Я откусывала огромный кусман хлеба, обильно натертого чесноком, чтобы нейтрализовать привкус жучков, покорно закрывала глаза и вливала в себя порцию этого несчастного борща.

И уже через десять минут та же самая, только сытая я, заряженная детским немотивированным восторгом, носилась с друзьями по двору за вшивой дворняжкой и была абсолютно счастлива, как бывают счастливы только дети, не обремененные взрослыми знаниями и ответственностью.

Так вот, на днях путем длительных уговоров, слезных истерик и умоляний я выпросила джинсы взамен моих безвременно погибших в схватке с соседским пекинесом брюк.

Так как джинсы не из чего было перешить, предполагалось, что мне купят новые. Ну, не совсем новые, а кем-то когда-то уже ношеные, ведь отоваривались мы только в комиссионке, но это как минимум не будет напоминать деревенский наряд доярки, что представляла собой вся моя перешитая из бабулиных халатов одежка.

— Скоро купим, я же обещала, — рассеянно говорит бабуся, с воодушевлением роясь в гуманитарной посылке и выкладывая банки с заграничной тушенкой на кухонный стол.

Я радостно приплясываю рядом. И вдруг вместо долгожданных конфет бабуся достает из посылки джинсы-варенки с дурацкими медными клепками на карманах и красными нашивками аппликации.

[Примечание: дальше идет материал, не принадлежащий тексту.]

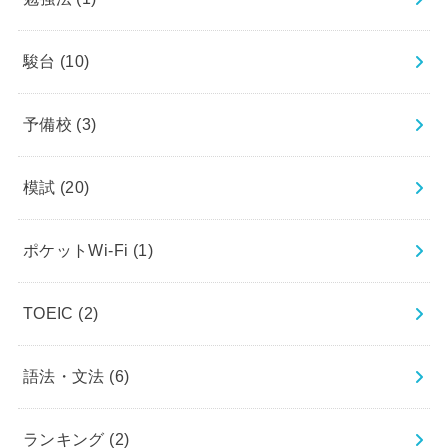
駿台
(10)
予備校
(3)
模試
(20)
ポケットWi-Fi
(1)
TOEIC
(2)
語法・文法
(6)
ランキング
(2)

Я замерла. Нет, только не это…

Вся, вся школа до последнего наивного первоклашки с букварем будет знать, что эти варенки — из гуманитарной помощи. Какой позор! Да это фактически униформа для детей из неблагополучных семей! Все на перемене будут проходить мимо меня и думать: «Бедная, наверное, у нее родители пьют или сидят, или их вообще нет!» Не стану же я подбегать к каждому и объяснять про Москву и про то, что «так надо».

— Примерь! — радостно распорядилась бабуля.